A 45-minute presentation isn’t likely to create lasting positive change within the workplace. In fact, investing so little can have a negative impact on employees.
Instead, implement a long-term, experiential approach — leveraging a combination of engaging speakers, vetted consultants and workshop facilitators, as well as executive leadership coaches to help identify, strategize and work through this nuanced terrain.
I’ve found that the experts who have the most valuable firsthand experience are those who have been historically underrepresented: women, BIPOC, LGBTQ+ and people with disabilities.
Organizational change requires nothing less than an ongoing commitment. It means leaning into — not away from — uncomfortable conversations, supporting all of your employees how and where they need it most, and considering engagements with diverse experts in mindfulness, somatics, DEIB and cultural transformation, to name a few.
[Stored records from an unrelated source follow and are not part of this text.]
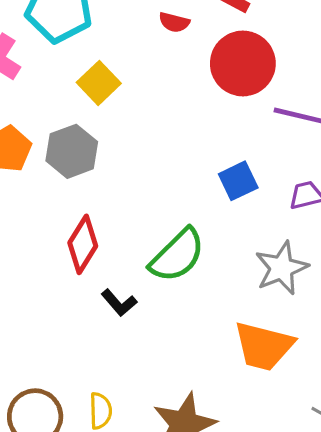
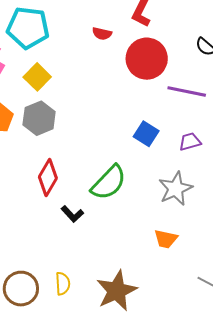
yellow square: (99, 83) -> (37, 77), moved
blue square: (238, 181) -> (146, 134), turned -30
orange trapezoid: (264, 346) -> (166, 239), size x0.6

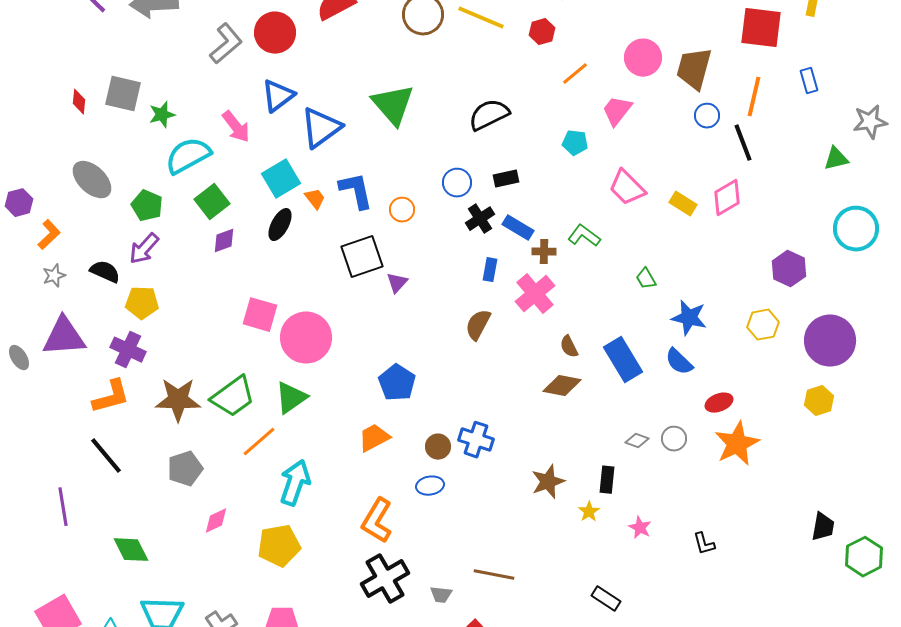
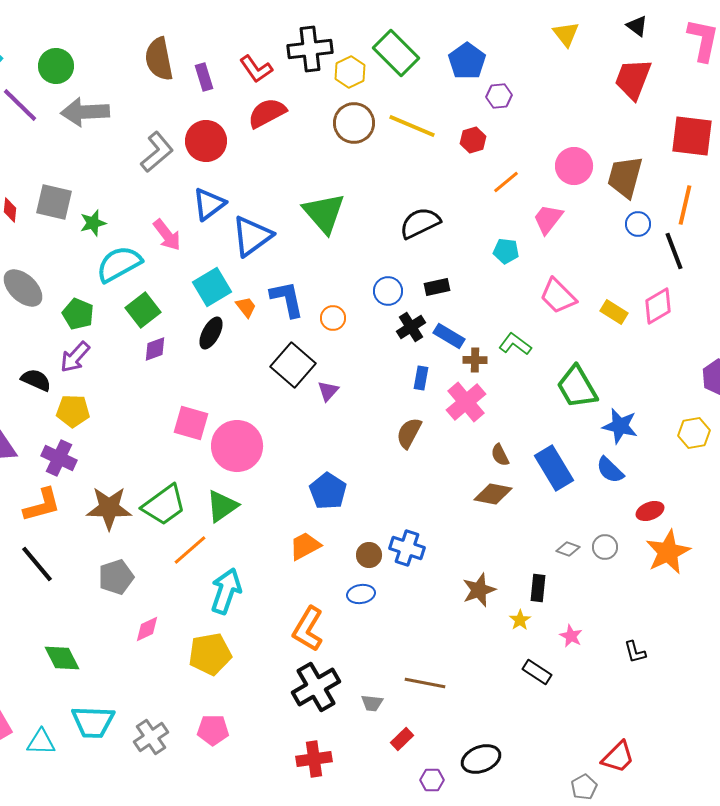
black square: (362, 257) -> (293, 365), turned -30
green trapezoid: (646, 279) -> (577, 387), size x2.0
black rectangle: (606, 599) -> (537, 672), moved

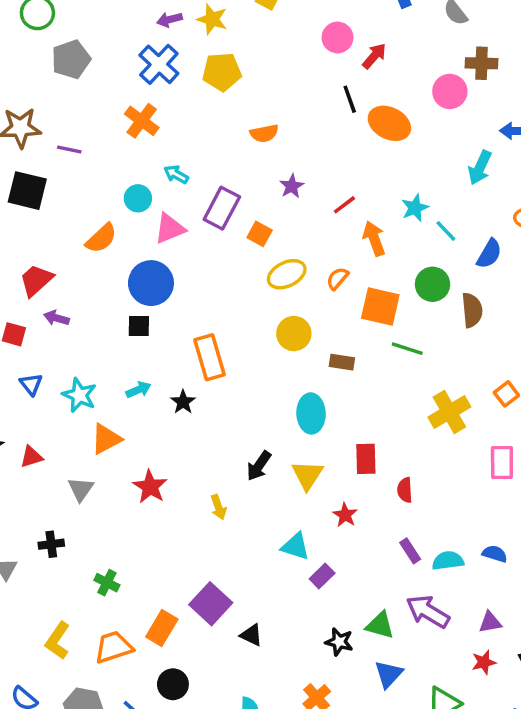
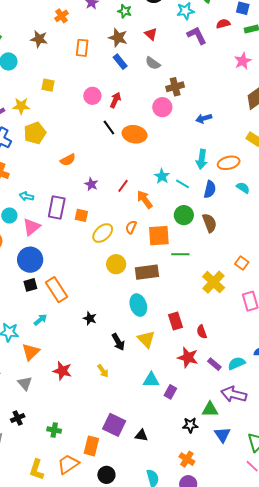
cyan arrow: (480, 168) -> (202, 159), moved
orange rectangle: (210, 357) -> (57, 290), moved
brown rectangle: (342, 362) -> (147, 272), size x1.6
black star: (183, 402) -> (90, 318), moved
black arrow: (259, 466) -> (118, 342), turned -48
red star: (345, 515) -> (188, 357), moved, size x1.5

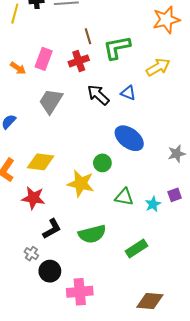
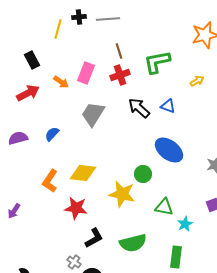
brown line: (88, 36) -> (119, 51), moved
yellow arrow: (158, 67) -> (197, 81), size x0.6
cyan star: (153, 204) -> (185, 224), moved
green rectangle: (136, 248) -> (176, 257), turned -50

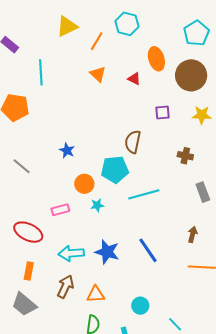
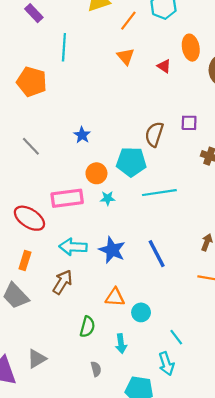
purple square: (163, 113) -> (189, 123), moved
pink rectangle: (60, 210) -> (67, 198), size x1.6
orange triangle: (96, 294) -> (115, 297), moved

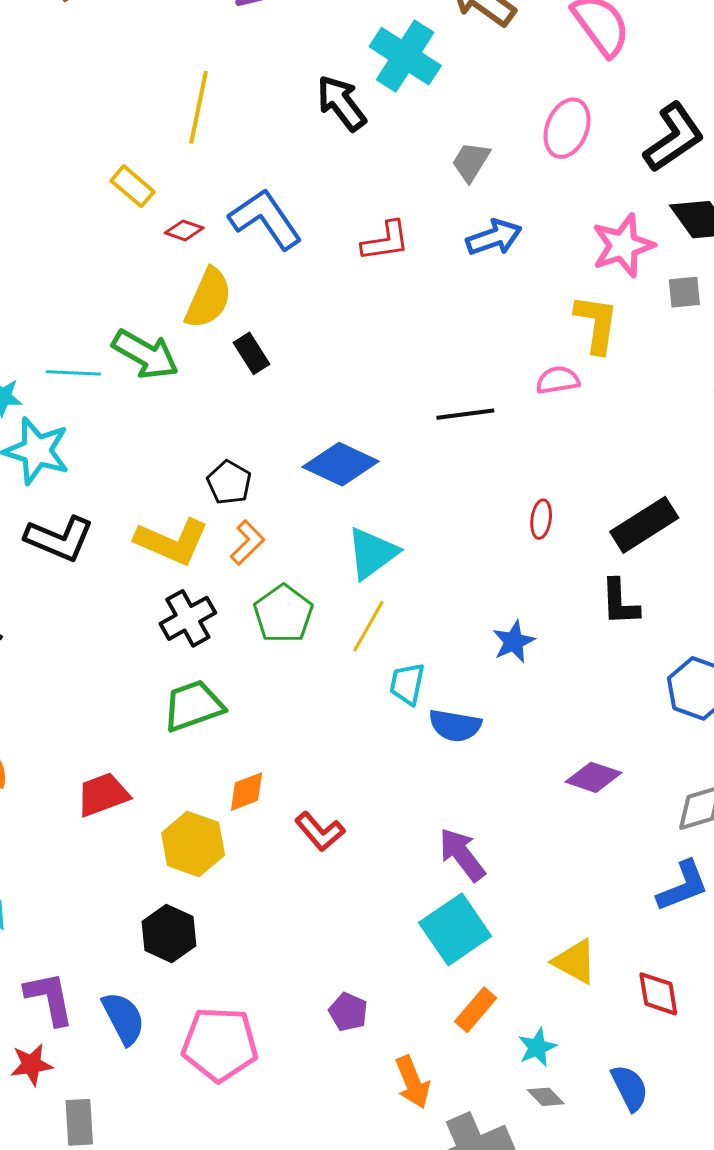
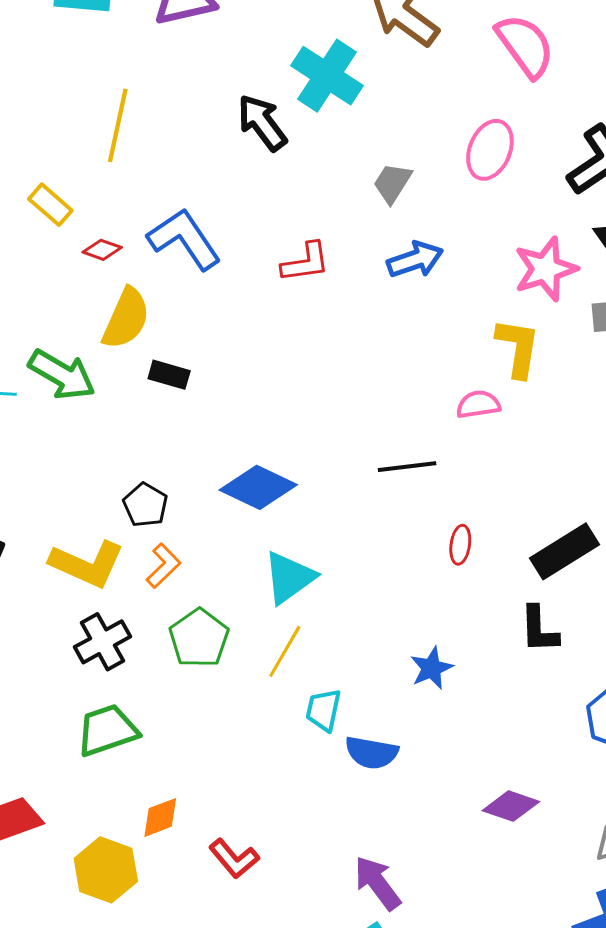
black rectangle: (251, 353) -> (169, 375), turned -42
black line: (465, 414) -> (407, 467), moved

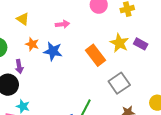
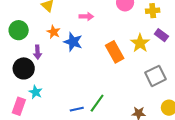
purple rectangle: (141, 44) -> (161, 35), moved
gray square: (119, 83) -> (155, 76), moved

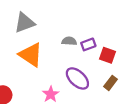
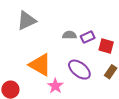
orange triangle: (31, 55) -> (40, 65), moved

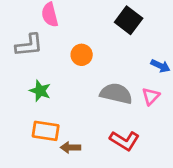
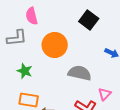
orange circle: (82, 55) -> (55, 45), size x1.6
pink triangle: (151, 96) -> (105, 94), moved

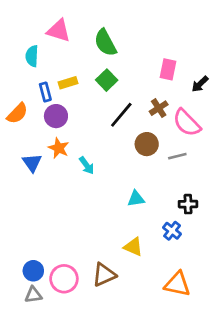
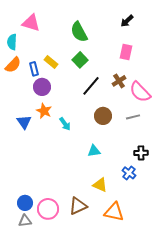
pink triangle: (59, 31) -> (31, 23), moved
cyan semicircle: (32, 56) -> (12, 42), moved
yellow rectangle: (68, 83) -> (51, 62), turned 56
black arrow: (200, 84) -> (127, 21), moved
orange semicircle: (17, 113) -> (13, 65), moved
brown circle: (147, 144) -> (103, 116), moved
cyan triangle: (136, 199) -> (94, 151), moved
orange triangle: (177, 284) -> (114, 212), moved

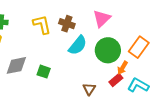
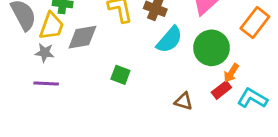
orange rectangle: (139, 47) -> (255, 22), moved
gray diamond: (16, 65) -> (82, 37), moved
brown triangle: (89, 89) -> (184, 101), turned -48

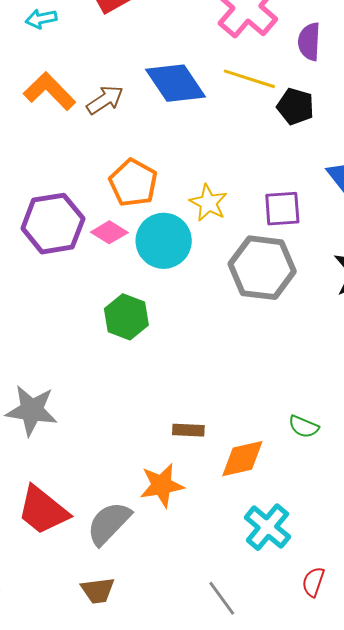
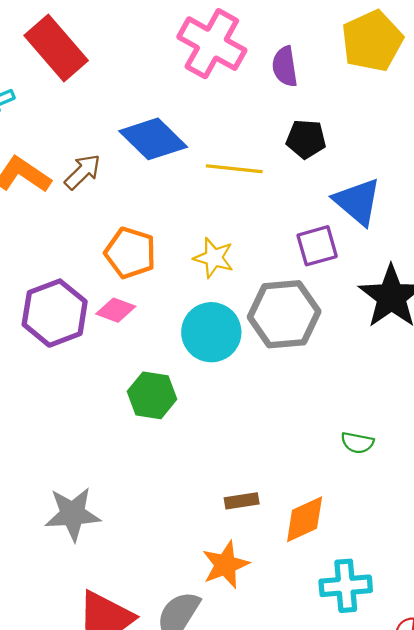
yellow line: (249, 79) -> (234, 169), moved
black pentagon: (295, 106) -> (306, 139), moved
purple square: (282, 209) -> (317, 246), moved
cyan circle: (164, 241) -> (211, 332), moved
green semicircle: (304, 427) -> (357, 443), moved
cyan cross: (267, 527) -> (346, 586), turned -33

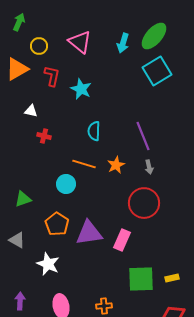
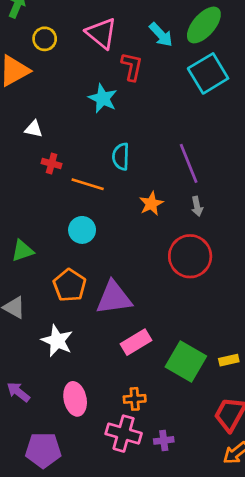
cyan arrow: (123, 43) -> (161, 35), turned -60
red L-shape: (52, 76) -> (132, 67), moved
orange line: (84, 164) -> (88, 184), moved
pink rectangle: (122, 240) -> (136, 342), moved, turned 35
green square: (141, 279) -> (186, 361), turned 32
purple arrow: (20, 301) -> (18, 392), turned -54

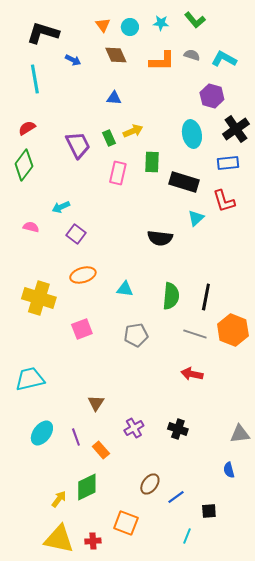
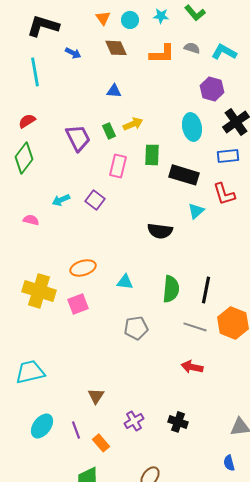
purple square: (76, 234) -> (95, 200), moved
pink square: (82, 329) -> (78, 304), moved

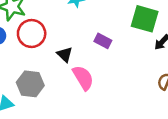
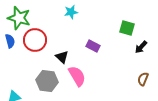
green square: (145, 19) -> (127, 28), size x0.7
gray hexagon: (30, 84) -> (47, 81), moved

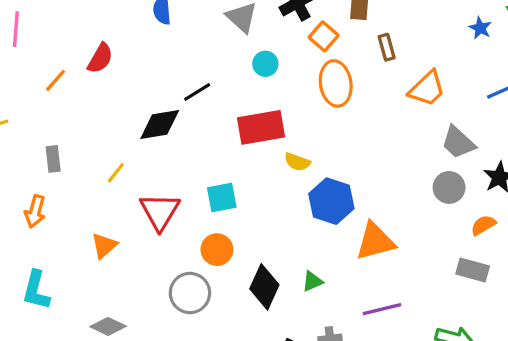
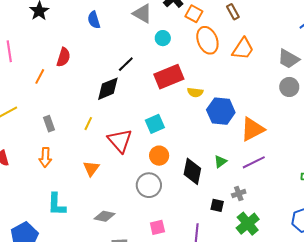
orange trapezoid: (427, 89) -> (243, 49), moved
purple line: (382, 309) -> (254, 162), moved

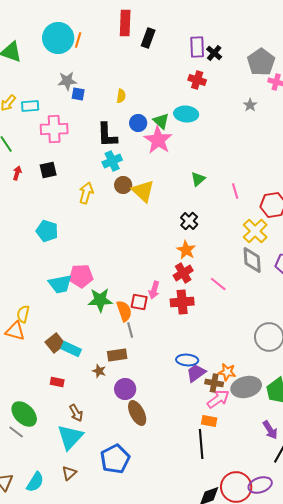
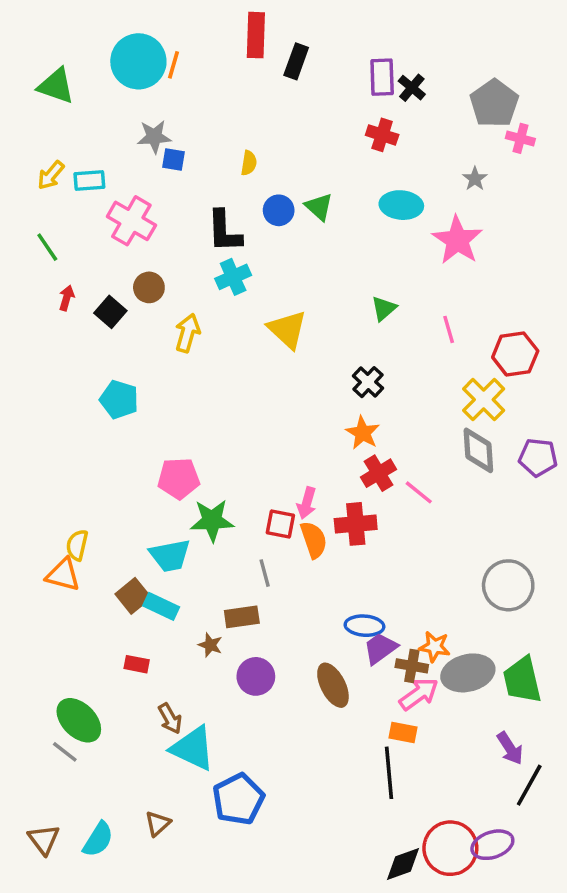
cyan ellipse: (186, 114) -> (401, 205), moved
pink cross: (54, 129) -> (131, 221), turned 32
pink star: (158, 140) -> (457, 240), moved
black square: (48, 170) -> (110, 312), moved, turned -36
brown circle: (123, 185) -> (149, 287), moved
red cross: (183, 273) -> (379, 473), moved
cyan trapezoid: (60, 284) -> (170, 556), moved
orange semicircle: (124, 311) -> (314, 540), moved
brown ellipse: (137, 413) -> (333, 685), moved
cyan triangle: (70, 437) -> (193, 748), moved, turned -48

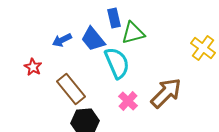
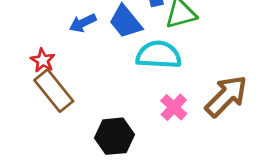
cyan semicircle: (117, 63) -> (159, 55), turned -64
brown rectangle: (71, 89) -> (54, 91), moved

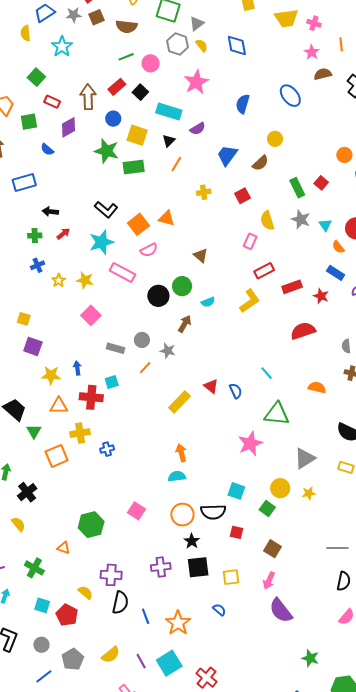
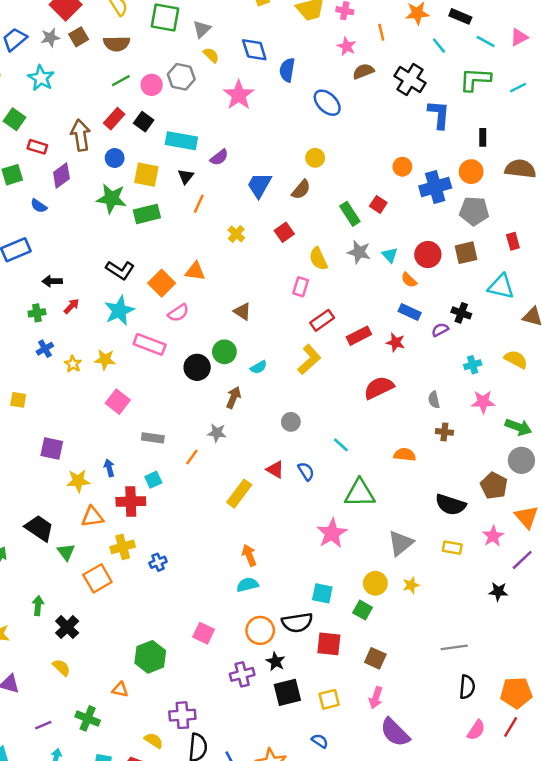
gray hexagon: (178, 44) -> (181, 77), moved
pink star: (196, 82) -> (239, 95), moved
blue semicircle: (243, 104) -> (287, 70), moved
yellow cross: (204, 192) -> (236, 234), turned -32
yellow square: (24, 319) -> (18, 400), moved
gray circle: (142, 340) -> (291, 422), moved
red square: (236, 532) -> (329, 644), size x1.5
purple cross: (161, 567) -> (242, 674), moved

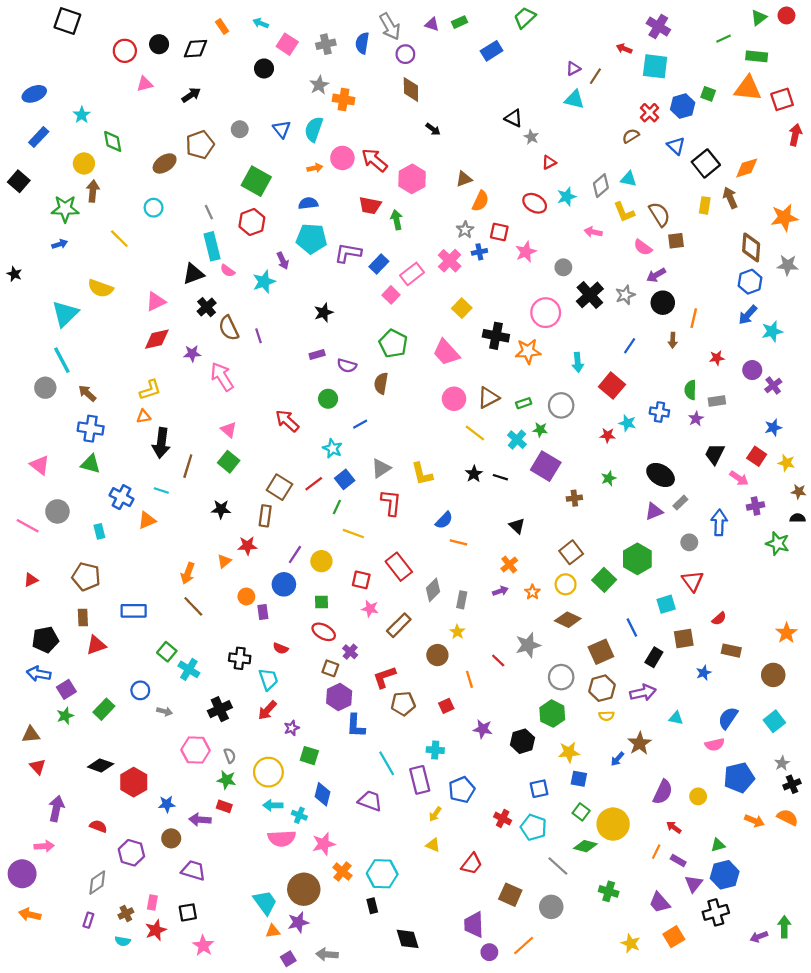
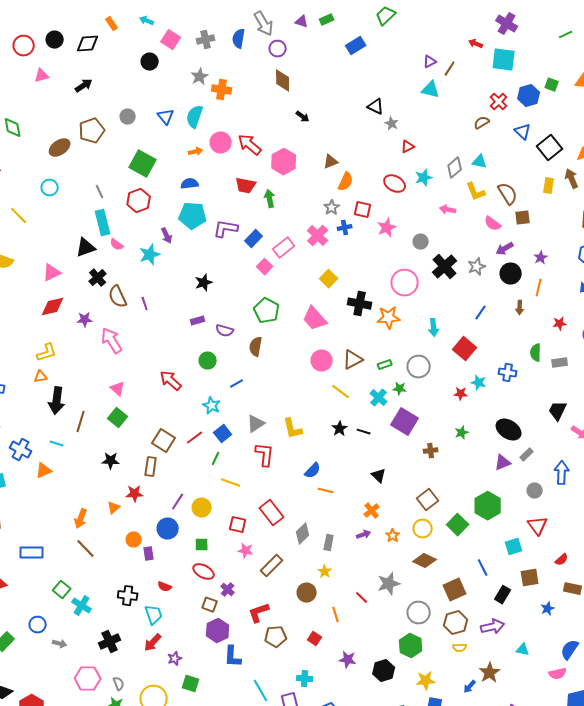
purple star: (696, 419) -> (541, 258), moved
red square: (446, 706) -> (315, 639), turned -32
If you think holistically and consciously by doubling down in support of your people, the money will likely follow your human-centered values — which is why conscious leadership has always been good for business.
According to IBM, “employee-centric investment is one of the key factors that separate outperforming organizations from their peers. … Outperforming CEOs said they support employee well-being — even if it hurts profitability — nearly twice as often as their underperforming peers.”
The new cultural shift has now acquired unstoppable momentum, and it’s been proven that supreme stewardship of your people can predictably grow bottom-line revenue. As IBM’s report noted, “Employers must demonstrate empathy and care for their employees holistically — by considering their physical, mental, and financial well-being.”
It also takes courage from leaders because it might seem counterintuitive to what many shareholders have short-sightedly demanded for so long: profit over people.
The pandemic has taught many of us to live more integrated lives, and to be grateful for the lives we have been given, so the question for business leaders is this: How will you lead all of your stakeholders into a just and generative future?